Vielleicht hätte ich es nicht tun sollen, ihn nämlich darauf aufmerksam zu machen, daß er ein Medikament benutzt, das gentechnisch hergestellt wird. Ihm müsse doch dies eigentlich suspekt erscheinen. Gerade eben habe er doch noch die Gentechnik am liebsten verbieten lassen wollen. „Wieso“, fragte er etwas bestürzt, und die Begeisterung schwand aus seiner Stimme. „Wieso, wissen Sie das? Sind Sie etwa Arzt oder Wissenschaftler?“ Das vertraute Du, mit dem Sozialdemokraten ihre Parteifreunde anreden, war durch das Sie ersetzt. Ich merkte es ihm deutlich an, die nachhallende Begeisterung über den Vortrag von Jonas wich tiefer Nachdenklichkeit. Aber es gäbe keinen Grund zur Bestürzung, versicherte ich ihm, gentechnisch hergestelltes Insulin sei gut verträglich, sehr wirksam zudem. Früher wurde es aus den Bauchspeicheldrüsen von Tieren gewonnen. Jetzt gentechnisch über Coli-Bakterien, und dies sei doch nicht von Übel. Überhaupt sei die Gentechnik ja nicht in jedem Fall Teufelswerk. Jetzt und auch zukünftig sei auf Arzneimittelherstellung, auch auf die Zubereitung von Präparaten zur Krankheitserkennung ohne die Methoden der Gentechnik zu unserem Nutzen nicht mehr auszukommen. Ich hätte ihm gern noch mehr gesagt, aber er verschwand eilig mit seiner Insulinampulle.

Friedrich Nietzsche hat uns Deutsche schon einmal gewarnt: Immer nur an gestern und morgen vermöchten wir zu denken, nie an heute. Wir sind rasch bereit, allzu leicht das Kind mit dem Bade auszuschütten. In der Medizin und der Krankenbehandlung sind wir besonders schnell damit bei der Hand. Geburtshelfer wissen dies besonders gut.

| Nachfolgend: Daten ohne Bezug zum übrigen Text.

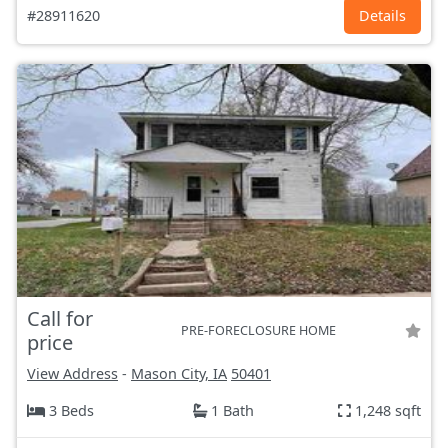
#28911620
Details
Call for
PRE-FORECLOSURE HOME
price
View Address
-
Mason City, IA
50401
3 Beds
1 Bath
1,248 sqft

Wir haben alle die Möglichkeiten der Technik und die damit verbundenen Versprechungen zu wörtlich genommen. Die Geburtshilfe verkam an manchen Krankenhäusern zur Geburtstechnik. Wir haben die Bereitschaft unserer Patienten, jeden technischen Fortschritt mitzumachen, oft auch mitzuerleiden, überschätzt. Jetzt sind wir verstört, weil alles, auch das Bewährte der modernen Technik, droht, über Bord geworfen zu werden.

Zum verdächtig gewordenen Fortschritt rechnen nicht wenige von uns auch die Produkte der Arzneimittelhersteller. Viele, vielleicht allzu viele der auf dem Arzneimittelmarkt angebotenen Tabletten und Dragees, Zäpfchen und Tropfen, Injektionslösungen und Salben haben eben kaum eine heilende oder wenigstens wirklich lindernde Wirkung. Sie sind unwirksam und daher überflüssig. Sie kosten viel Geld, und sie nützen deshalb nur dem Hersteller, der sie verkauft. Aber nicht weniger wichtig: Sie schaden auch nicht. Die vielen Vitaminpräparate gehören hierzu, für deren Einsatz sich nur selten eine wirkliche Begründung finden läßt, jedenfalls hierzulande. Wir nehmen auch zu viele Beruhigungsmittel, sie werden uns von den Ärzten zu oft verschrieben. Ein beruhigendes Gespräch wäre oft wirkungsvoller. Vom feuchten Halswickel, dem Prießnitz-Umschlag aus der guten alten Zeit, wird bei Halsschmerzen kaum noch Gebrauch gemacht.